Please restate word for word the lines of the entries below from the one with "而是一次轻量的指挥家换人" to the one with "Διατροφική Δήλωση", inclusive, and leave out every picture.

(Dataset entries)
___

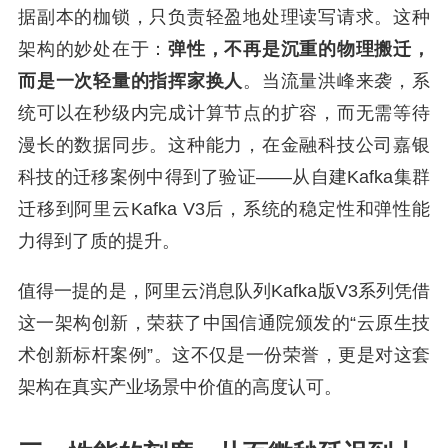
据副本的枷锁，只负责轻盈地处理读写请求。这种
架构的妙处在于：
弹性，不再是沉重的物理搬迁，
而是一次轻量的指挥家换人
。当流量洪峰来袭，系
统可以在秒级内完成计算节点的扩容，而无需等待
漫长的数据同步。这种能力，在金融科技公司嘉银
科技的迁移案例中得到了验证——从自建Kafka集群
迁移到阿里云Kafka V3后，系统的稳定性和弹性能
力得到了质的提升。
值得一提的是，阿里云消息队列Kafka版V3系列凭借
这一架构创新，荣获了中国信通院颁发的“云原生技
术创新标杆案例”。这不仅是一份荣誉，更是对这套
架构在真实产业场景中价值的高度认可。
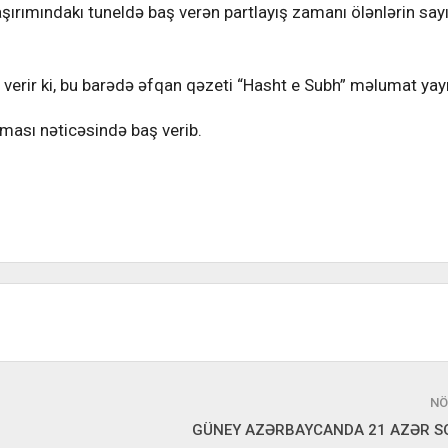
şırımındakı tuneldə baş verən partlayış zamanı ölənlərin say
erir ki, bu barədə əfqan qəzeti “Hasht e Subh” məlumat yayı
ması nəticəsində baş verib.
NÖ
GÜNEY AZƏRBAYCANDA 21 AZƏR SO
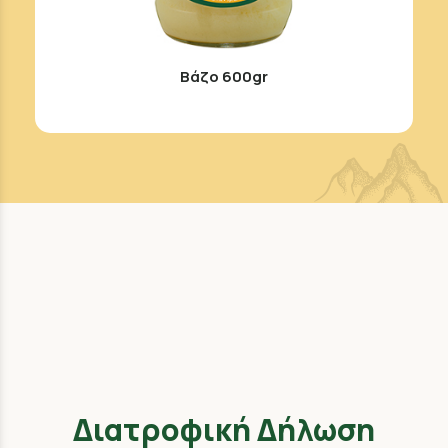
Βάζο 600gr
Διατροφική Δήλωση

___

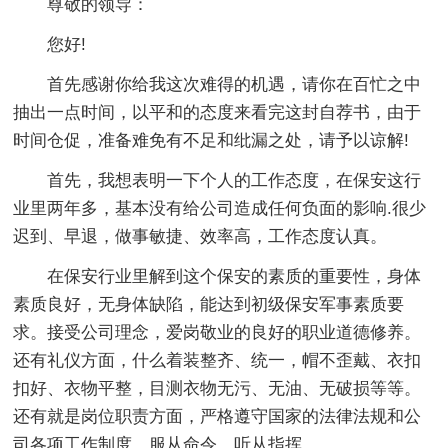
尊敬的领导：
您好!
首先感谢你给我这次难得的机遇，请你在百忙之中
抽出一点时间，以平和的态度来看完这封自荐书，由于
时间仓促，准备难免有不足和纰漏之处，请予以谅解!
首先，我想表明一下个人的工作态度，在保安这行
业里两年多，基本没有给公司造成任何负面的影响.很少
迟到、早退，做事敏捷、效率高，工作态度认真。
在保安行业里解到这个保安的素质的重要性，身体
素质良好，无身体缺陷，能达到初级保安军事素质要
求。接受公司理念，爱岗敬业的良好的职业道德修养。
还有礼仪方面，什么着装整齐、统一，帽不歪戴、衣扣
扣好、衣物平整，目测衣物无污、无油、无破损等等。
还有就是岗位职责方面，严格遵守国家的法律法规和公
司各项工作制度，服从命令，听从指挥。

___

#### Answer to this problem
而是一次轻量的指挥家换人
。当流量洪峰来袭，系
统可以在秒级内完成计算节点的扩容，而无需等待
漫长的数据同步。这种能力，在金融科技公司嘉银
科技的迁移案例中得到了验证——从自建Kafka集群
迁移到阿里云Kafka V3后，系统的稳定性和弹性能
力得到了质的提升。
值得一提的是，阿里云消息队列Kafka版V3系列凭借
这一架构创新，荣获了中国信通院颁发的“云原生技
术创新标杆案例”。这不仅是一份荣誉，更是对这套
架构在真实产业场景中价值的高度认可。
şırımındakı tuneldə baş verən partlayış zamanı ölənlərin say
erir ki, bu barədə əfqan qəzeti “Hasht e Subh” məlumat yayı
ması nəticəsində baş verib.
NÖ
GÜNEY AZƏRBAYCANDA 21 AZƏR SO
Βάζο 600gr
Διατροφική Δήλωση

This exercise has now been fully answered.